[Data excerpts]
···
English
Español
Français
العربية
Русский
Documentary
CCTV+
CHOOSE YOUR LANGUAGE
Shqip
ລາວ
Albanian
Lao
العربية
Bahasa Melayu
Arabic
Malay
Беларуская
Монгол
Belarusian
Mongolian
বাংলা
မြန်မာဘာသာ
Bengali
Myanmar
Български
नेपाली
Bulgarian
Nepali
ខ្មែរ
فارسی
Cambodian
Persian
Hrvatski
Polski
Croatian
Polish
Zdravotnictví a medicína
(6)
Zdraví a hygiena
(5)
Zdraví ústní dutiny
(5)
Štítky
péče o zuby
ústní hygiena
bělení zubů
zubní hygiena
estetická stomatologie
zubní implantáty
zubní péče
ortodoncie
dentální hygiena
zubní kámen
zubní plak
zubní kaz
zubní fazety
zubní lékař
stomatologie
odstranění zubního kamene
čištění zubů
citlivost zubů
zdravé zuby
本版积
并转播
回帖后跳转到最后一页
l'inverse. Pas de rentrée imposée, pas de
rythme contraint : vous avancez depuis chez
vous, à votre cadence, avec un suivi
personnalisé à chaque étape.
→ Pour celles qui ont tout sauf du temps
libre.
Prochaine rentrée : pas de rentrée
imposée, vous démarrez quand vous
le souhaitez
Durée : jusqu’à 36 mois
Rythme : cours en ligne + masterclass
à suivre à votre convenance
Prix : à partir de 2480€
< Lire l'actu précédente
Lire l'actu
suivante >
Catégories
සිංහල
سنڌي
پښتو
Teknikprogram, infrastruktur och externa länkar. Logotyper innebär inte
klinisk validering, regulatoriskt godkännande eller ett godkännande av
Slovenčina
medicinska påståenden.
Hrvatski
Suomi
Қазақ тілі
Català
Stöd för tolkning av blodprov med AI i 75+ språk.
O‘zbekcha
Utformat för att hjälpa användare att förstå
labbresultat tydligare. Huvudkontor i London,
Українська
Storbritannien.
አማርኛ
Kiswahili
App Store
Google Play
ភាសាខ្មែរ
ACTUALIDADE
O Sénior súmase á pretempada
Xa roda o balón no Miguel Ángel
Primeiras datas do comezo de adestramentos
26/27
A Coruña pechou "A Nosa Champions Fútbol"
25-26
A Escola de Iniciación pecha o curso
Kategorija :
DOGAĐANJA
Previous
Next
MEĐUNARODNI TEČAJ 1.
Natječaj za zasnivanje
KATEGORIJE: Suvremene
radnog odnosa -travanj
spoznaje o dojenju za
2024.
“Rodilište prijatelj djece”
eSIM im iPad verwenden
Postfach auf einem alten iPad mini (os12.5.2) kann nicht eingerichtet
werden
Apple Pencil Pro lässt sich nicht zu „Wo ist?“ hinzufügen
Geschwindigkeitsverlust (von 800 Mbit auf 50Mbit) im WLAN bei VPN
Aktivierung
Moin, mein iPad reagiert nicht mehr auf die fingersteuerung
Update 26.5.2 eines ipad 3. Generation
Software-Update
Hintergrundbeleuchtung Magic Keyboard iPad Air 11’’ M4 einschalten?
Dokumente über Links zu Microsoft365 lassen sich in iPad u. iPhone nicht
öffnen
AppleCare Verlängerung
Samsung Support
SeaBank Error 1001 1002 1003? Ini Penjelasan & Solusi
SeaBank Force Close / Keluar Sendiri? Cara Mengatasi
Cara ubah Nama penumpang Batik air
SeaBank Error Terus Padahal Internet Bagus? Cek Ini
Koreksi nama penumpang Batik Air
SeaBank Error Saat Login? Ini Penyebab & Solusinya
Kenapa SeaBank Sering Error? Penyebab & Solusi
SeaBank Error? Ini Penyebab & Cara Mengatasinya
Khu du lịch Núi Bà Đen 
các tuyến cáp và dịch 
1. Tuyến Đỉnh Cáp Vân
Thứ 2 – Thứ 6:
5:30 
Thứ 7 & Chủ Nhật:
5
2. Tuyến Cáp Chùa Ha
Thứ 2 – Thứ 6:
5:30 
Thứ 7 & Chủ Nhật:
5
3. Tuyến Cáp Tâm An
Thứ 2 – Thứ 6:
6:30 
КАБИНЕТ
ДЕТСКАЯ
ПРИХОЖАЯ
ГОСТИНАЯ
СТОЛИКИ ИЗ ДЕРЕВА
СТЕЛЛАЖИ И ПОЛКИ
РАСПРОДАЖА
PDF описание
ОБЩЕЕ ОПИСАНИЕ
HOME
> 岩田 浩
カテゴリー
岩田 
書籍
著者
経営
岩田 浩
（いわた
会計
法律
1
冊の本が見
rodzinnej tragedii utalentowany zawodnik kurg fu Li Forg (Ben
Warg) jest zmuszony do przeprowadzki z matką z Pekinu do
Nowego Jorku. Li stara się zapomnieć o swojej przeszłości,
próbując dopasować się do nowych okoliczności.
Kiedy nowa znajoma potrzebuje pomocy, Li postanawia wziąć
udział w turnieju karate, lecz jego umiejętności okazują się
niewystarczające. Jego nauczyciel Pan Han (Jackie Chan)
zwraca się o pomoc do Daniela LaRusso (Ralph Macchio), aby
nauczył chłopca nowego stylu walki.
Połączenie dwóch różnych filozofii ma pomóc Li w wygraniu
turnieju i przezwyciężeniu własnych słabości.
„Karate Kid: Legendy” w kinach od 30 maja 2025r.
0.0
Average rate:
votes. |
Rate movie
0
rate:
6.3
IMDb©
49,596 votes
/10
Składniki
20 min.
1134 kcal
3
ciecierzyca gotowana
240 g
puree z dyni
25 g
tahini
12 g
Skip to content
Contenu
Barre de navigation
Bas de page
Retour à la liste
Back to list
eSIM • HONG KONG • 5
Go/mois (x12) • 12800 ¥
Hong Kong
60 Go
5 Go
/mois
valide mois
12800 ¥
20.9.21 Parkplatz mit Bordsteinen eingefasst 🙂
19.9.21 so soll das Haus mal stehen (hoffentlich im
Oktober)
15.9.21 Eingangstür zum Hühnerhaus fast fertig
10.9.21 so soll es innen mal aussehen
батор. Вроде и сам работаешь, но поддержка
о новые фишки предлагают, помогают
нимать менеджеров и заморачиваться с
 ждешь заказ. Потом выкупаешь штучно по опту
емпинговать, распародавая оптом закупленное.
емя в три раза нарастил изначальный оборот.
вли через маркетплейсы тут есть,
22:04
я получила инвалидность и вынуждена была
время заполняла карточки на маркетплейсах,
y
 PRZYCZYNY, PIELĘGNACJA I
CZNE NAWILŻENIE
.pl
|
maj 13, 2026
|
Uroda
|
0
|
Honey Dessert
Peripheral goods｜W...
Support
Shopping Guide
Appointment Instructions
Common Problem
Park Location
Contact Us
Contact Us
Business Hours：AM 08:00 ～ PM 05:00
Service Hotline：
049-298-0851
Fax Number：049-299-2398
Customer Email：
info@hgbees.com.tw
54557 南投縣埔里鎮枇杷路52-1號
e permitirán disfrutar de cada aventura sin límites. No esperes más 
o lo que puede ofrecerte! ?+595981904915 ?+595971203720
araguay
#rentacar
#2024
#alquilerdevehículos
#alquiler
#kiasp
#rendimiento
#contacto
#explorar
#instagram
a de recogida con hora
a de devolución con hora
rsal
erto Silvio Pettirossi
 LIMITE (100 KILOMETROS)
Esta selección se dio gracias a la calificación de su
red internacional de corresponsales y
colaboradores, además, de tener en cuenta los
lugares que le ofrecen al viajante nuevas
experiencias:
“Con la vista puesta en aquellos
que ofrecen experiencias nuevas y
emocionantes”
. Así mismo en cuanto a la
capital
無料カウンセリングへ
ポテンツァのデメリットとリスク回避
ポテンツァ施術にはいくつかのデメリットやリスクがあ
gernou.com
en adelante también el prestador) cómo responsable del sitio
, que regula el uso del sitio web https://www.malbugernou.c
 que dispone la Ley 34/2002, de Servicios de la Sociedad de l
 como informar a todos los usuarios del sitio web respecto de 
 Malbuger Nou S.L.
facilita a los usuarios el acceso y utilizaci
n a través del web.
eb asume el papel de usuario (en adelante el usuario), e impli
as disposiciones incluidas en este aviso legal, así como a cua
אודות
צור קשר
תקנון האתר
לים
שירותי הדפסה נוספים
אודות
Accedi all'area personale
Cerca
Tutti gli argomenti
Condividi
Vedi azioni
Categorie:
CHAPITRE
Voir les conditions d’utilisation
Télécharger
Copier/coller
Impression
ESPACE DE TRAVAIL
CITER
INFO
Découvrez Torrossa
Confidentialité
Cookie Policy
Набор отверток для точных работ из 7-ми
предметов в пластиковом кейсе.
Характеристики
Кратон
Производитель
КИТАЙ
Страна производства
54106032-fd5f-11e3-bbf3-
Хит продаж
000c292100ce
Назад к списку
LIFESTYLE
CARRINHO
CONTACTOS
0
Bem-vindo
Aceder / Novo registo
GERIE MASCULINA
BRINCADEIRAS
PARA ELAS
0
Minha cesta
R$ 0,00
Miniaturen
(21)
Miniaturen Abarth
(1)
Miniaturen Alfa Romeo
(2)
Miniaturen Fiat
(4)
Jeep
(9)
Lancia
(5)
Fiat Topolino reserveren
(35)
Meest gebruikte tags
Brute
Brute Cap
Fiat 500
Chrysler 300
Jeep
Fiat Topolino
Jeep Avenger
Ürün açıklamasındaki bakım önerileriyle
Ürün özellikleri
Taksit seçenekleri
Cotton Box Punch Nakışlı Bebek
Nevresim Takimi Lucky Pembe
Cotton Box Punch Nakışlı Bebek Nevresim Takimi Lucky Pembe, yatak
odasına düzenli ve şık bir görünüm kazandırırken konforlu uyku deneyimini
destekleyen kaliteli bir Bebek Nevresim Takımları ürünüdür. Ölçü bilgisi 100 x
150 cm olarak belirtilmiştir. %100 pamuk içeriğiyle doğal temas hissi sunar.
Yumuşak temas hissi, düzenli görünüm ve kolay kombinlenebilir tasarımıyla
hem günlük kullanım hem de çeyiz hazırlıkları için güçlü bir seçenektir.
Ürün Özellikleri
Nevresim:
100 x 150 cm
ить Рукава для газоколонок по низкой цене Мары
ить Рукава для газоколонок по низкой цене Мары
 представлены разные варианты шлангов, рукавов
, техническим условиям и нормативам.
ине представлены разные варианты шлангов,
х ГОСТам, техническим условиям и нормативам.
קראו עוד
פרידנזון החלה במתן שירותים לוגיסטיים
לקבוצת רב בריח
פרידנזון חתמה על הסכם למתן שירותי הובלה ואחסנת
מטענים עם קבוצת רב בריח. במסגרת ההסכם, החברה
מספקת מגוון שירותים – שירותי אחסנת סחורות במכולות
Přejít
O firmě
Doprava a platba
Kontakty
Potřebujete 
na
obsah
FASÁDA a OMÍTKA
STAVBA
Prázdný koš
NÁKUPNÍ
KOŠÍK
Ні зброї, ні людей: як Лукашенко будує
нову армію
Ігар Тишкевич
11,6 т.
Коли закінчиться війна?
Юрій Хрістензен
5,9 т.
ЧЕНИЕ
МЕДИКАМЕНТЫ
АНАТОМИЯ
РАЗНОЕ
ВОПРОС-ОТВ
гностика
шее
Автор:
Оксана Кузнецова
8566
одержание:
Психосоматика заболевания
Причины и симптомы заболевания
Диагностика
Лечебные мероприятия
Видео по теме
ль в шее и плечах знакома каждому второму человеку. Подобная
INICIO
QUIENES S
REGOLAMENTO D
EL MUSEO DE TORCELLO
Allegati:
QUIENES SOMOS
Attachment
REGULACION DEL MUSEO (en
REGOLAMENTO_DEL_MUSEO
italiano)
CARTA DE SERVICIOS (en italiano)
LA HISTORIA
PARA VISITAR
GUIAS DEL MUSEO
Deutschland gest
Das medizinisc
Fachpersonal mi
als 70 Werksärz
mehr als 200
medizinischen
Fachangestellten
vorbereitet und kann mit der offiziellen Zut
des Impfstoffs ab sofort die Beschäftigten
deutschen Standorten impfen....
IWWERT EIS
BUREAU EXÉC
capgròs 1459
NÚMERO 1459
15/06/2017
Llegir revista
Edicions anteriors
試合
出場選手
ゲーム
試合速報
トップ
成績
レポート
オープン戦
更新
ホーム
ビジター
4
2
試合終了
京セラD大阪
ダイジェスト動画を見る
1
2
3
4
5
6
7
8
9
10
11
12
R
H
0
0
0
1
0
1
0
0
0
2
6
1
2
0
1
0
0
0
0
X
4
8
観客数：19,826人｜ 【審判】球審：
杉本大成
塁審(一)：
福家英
···
Your job is to copy out every line from the records above that has the word "Pembe".

**Exercise result:**
Nevresim Takimi Lucky Pembe
Cotton Box Punch Nakışlı Bebek Nevresim Takimi Lucky Pembe, yatak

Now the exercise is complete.